Das Foto hat sie zu einem Symbol der Angst und des Leids vieler Flüchtlinge gemacht: Der weinende Vater, der gerade mit seiner kleinen Tochter glücklich die Überfahrt über das Mittelmeer überstanden hatte. Dieses Bild aus dem vergangenen August, das als erstes die "New York Times" veröffentlichte, verbreitete sich im Internet und rührte zahllose Menschen.

Laith Majid Al-Amirij hatte sich mit seiner Familie auf die lebensgefährliche Bootsfahrt von der türkischen Küste zu der griechische Insel Kos begeben. Sie waren aus dem Irak vor Gewalt und Verfolgung geflohen. Als Sunniten hatten sie Morddrohungen erhalten, erzählten sie im September "Spiegel Online".

"Mein Mann will wieder Arbeit haben"

Ende August erreichte die sechsköpfige Familie Berlin und kam in einer ehemaligen Kaserne in Spandau unter. Kurz darauf habe man sie in eine Flüchtlingsunterkunft in Friedland bei Göttingen geschickt. Die sei völlig überfüllt gewesen, sagte Neda Al-Amirij der Deutschen Presse-Agentur. Die Englischlehrerin übernimmt die Kommunikation in der Familie. Ihr Mann spricht kein Englisch.

Seitdem die Familie im September nach Berlin zurückkehrte, lebt sie wieder in einem Raum in der zur Flüchtingsunterkunft umfunktionierten Schmidt-Knobelsdorf Kaserne in Spandau - und wartet. Darauf, dass sie wieder ein "normales Leben" führen könne, betonte die Irakerin. "Mein Mann will wieder Arbeit haben", sagte Neda Al-Amirij.

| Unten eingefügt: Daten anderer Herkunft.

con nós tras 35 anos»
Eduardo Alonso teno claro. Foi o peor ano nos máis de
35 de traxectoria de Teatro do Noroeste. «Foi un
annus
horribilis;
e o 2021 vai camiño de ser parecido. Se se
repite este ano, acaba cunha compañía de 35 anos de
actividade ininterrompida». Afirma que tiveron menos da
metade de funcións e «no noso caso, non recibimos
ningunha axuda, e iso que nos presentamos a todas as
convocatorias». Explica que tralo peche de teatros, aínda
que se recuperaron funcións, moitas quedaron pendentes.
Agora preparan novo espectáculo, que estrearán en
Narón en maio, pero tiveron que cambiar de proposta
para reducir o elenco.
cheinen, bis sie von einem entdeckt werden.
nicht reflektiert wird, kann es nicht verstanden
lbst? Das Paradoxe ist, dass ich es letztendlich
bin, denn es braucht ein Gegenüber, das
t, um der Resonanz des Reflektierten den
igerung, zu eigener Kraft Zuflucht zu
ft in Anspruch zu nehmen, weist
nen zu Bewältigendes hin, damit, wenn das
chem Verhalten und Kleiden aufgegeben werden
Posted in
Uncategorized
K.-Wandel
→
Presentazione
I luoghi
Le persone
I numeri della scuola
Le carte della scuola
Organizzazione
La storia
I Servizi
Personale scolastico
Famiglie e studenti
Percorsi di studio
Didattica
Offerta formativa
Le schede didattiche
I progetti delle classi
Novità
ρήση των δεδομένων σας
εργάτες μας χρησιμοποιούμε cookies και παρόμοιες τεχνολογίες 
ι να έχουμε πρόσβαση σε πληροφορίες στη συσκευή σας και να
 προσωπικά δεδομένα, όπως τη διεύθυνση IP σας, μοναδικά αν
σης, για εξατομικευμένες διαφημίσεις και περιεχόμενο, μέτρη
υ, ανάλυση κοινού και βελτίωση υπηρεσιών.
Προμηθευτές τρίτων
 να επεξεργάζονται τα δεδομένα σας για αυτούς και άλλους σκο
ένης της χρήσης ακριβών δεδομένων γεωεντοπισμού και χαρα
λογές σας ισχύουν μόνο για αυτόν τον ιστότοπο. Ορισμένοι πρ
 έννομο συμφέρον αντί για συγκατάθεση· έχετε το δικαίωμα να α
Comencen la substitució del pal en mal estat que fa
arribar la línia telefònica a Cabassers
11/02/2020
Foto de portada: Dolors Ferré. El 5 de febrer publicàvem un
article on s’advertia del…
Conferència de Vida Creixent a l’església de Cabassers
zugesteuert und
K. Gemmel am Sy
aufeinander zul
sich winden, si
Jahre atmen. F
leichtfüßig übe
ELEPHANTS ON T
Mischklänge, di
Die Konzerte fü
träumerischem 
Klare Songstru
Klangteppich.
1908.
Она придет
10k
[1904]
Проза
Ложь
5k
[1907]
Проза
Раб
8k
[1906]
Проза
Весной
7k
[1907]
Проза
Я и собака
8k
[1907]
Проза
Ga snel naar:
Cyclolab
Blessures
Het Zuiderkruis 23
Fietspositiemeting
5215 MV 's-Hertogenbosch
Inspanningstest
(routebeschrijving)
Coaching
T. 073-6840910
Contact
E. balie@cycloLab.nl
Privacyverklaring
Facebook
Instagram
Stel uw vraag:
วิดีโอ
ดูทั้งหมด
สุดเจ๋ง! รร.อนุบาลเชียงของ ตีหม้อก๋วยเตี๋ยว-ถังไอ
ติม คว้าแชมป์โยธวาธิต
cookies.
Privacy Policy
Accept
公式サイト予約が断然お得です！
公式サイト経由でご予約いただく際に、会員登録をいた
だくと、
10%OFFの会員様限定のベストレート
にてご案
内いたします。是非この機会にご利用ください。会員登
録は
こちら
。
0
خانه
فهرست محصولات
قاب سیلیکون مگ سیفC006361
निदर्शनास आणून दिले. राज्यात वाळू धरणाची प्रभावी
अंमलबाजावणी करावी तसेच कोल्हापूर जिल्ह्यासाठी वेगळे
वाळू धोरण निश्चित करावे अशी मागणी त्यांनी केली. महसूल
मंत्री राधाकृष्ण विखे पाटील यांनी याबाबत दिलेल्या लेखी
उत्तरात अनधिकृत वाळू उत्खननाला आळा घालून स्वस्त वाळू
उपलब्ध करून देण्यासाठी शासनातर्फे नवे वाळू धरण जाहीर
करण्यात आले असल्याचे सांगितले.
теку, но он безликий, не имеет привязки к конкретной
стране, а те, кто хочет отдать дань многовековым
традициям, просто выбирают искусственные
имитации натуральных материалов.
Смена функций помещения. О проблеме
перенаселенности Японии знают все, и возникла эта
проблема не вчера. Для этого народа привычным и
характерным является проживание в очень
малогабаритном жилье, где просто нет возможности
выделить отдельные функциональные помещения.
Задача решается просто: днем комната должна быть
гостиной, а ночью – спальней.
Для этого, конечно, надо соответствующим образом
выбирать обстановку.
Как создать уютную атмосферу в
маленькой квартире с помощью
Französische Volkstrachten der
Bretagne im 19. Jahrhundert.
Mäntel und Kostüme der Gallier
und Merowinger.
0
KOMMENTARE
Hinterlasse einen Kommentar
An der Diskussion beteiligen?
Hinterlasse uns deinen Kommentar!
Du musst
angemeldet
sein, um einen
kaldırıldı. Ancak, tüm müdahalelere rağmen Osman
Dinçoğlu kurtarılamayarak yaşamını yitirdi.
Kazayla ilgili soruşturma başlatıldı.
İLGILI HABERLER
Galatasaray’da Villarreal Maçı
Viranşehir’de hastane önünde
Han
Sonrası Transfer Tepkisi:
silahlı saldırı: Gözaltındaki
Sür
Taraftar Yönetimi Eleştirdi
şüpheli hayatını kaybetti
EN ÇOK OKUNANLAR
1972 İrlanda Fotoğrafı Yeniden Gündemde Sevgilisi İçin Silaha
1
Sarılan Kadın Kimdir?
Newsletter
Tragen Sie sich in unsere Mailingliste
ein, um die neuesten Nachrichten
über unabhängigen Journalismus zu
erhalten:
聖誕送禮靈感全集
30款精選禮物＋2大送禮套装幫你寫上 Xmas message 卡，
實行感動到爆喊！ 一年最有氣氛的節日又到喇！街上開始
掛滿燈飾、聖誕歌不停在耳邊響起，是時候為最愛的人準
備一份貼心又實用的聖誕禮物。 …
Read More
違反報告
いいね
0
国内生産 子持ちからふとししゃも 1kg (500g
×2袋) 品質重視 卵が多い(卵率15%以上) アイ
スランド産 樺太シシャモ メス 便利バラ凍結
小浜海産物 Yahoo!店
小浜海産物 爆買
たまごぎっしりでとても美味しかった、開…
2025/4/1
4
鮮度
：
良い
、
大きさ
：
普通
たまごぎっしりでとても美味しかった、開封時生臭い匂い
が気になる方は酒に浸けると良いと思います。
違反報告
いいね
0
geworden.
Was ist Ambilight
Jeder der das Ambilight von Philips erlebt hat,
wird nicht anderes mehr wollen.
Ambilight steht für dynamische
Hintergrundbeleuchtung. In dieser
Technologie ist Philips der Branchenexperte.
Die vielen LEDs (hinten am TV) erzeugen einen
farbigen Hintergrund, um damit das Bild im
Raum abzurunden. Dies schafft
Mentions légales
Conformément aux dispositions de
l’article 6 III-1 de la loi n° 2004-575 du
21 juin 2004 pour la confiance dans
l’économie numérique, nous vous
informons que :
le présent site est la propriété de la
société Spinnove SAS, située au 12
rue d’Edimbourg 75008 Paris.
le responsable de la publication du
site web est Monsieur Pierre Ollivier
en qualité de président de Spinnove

Deshalb gehe der Kfz-Mechaniker zum Jobcenter. Auch die Englischlehrerin möchte arbeiten. Mit ihren Englischkenntnissen könne sie für Flüchtlinge aus dem Arabischen übersetzen, sagt sie.

Am meisten blickt die Familie der Entscheidung über ihren Asylantrag entgegen. Im Januar sollen sie erst einmal Ausweispapiere bekommen. Bis dahin heißt es: Weiter warten.